A film for each play to mark 400th anniversary of Shakespeare's death

This article is more than 8 years old

Shakespeare’s Globe project to show 37 new 10-minute films on 37 screens laid out along Thames path between Westminster and London Bridge

Shakespeare’s Globe theatre is to mark the 400th anniversary of the bard’s death by turning London’s South Bank into a huge pop-up cinema showing 37 new films – one for each of Shakespeare’s plays.

Some 2.5 miles (4km) of the Thames path between Westminster Bridge and London Bridge will be given over to 37 screens placed in order of when the play was written.

Although each film will only run for 10 minutes – repeated on a loop throughout 23 and 24 April – viewing the entire collection would take over six hours, not counting coffee breaks and walking from one screen to the next.

The new scenes will be filmed on location: Hamlet will be shot in Elsinore (Helsingør) in Denmark, Cleopatra in front of the Pyramids in Egypt, and Romeo and Juliet in Verona in Italy – though Shakespeare almost certainly never set foot in any of these countries, and may never have left England.
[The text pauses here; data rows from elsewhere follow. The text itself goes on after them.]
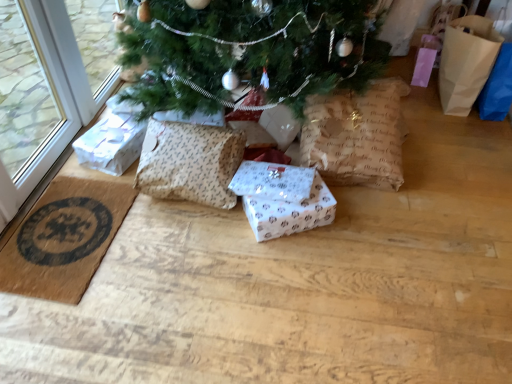 Question: Is brown paper bag at right thinner than white paper gift at left, arranged as the third gift box when viewed from the right?

Choices:
 (A) yes
 (B) no

Answer: (A)

Question: Is brown paper bag at right wider than white paper gift at left, arranged as the third gift box when viewed from the right?

Choices:
 (A) yes
 (B) no

Answer: (B)

Question: Considering the relative positions of brown paper bag at right and white paper gift at left, placed as the 1th gift box when sorted from left to right, in the image provided, is brown paper bag at right in front of white paper gift at left, placed as the 1th gift box when sorted from left to right,?

Choices:
 (A) no
 (B) yes

Answer: (A)

Question: Is brown paper bag at right shorter than white paper gift at left, arranged as the third gift box when viewed from the right?

Choices:
 (A) yes
 (B) no

Answer: (B)

Question: From the image's perspective, does brown paper bag at right appear lower than white paper gift at left, arranged as the third gift box when viewed from the right?

Choices:
 (A) no
 (B) yes

Answer: (A)

Question: Is white paper gift at left, arranged as the third gift box when viewed from the right, located within brown paper bag at right?

Choices:
 (A) no
 (B) yes

Answer: (A)

Question: Is patterned fabric pillow at center taller than brown paper bag at right?

Choices:
 (A) yes
 (B) no

Answer: (B)

Question: Is patterned fabric pillow at center looking in the opposite direction of brown paper bag at right?

Choices:
 (A) no
 (B) yes

Answer: (A)

Question: Can you see patterned fabric pillow at center touching brown paper bag at right?

Choices:
 (A) yes
 (B) no

Answer: (B)

Question: Considering the relative sizes of patterned fabric pillow at center and brown paper bag at right in the image provided, is patterned fabric pillow at center smaller than brown paper bag at right?

Choices:
 (A) yes
 (B) no

Answer: (A)

Question: Is patterned fabric pillow at center behind brown paper bag at right?

Choices:
 (A) no
 (B) yes

Answer: (A)

Question: Can you confirm if patterned fabric pillow at center is thinner than brown paper bag at right?

Choices:
 (A) no
 (B) yes

Answer: (B)

Question: From a real-world perspective, is white paper gift at center, which appears as the second gift box when viewed from the left, on white paper gift box at center, which is the 1th gift box from right to left?

Choices:
 (A) no
 (B) yes

Answer: (B) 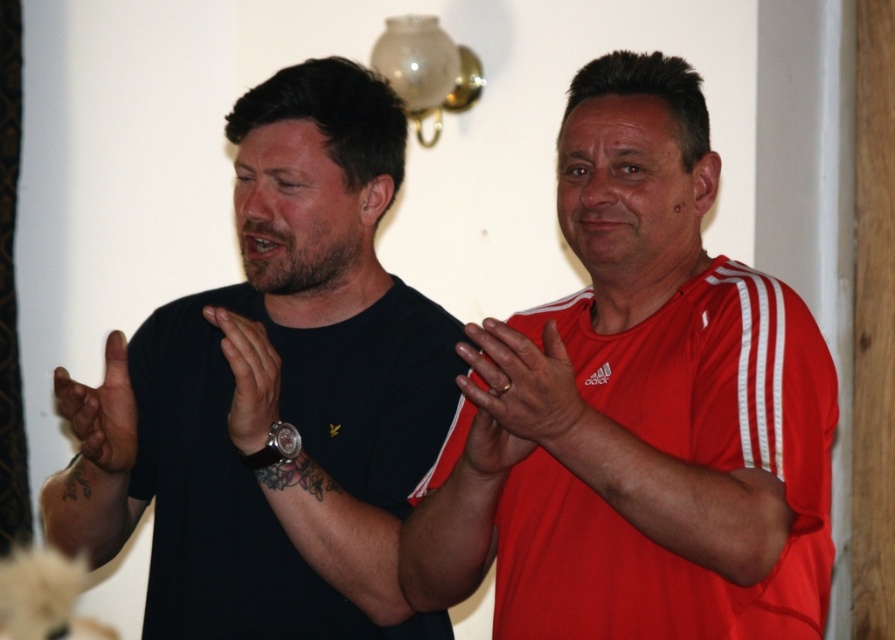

The films will also feature archive material, animation, and shots from Stratford-upon-Avon, where Shakespeare was born in 1564 and died in 1616.

The outgoing director of Shakespeare’s Globe, Dominic Dromgoole, said the events planned for the St George’s Day weekend which traditionally marks both Shakespeare’s birth and death – as “the last great adventure of my time here at the Globe”.

The 37 films have not yet been cast, but Dromgoole is already eyeing potential locations, including Hampton Court Palace. He said the project was looking for “actors with great Shakespeare chops – fortunately we’re not short of them in England”.

The cast and crew of the ‘Globe to Globe’ touring production of Hamlet prepare for a show in the Zataari refugee camp on the Jordan-Syria border. Photograph: Sarah Lee/The Guardian

Dromgoole conceded “some spurious connection” between Shakespeare and Stratford-upon-Avon, but insisted that London made him a playwright and was threaded through his life and work.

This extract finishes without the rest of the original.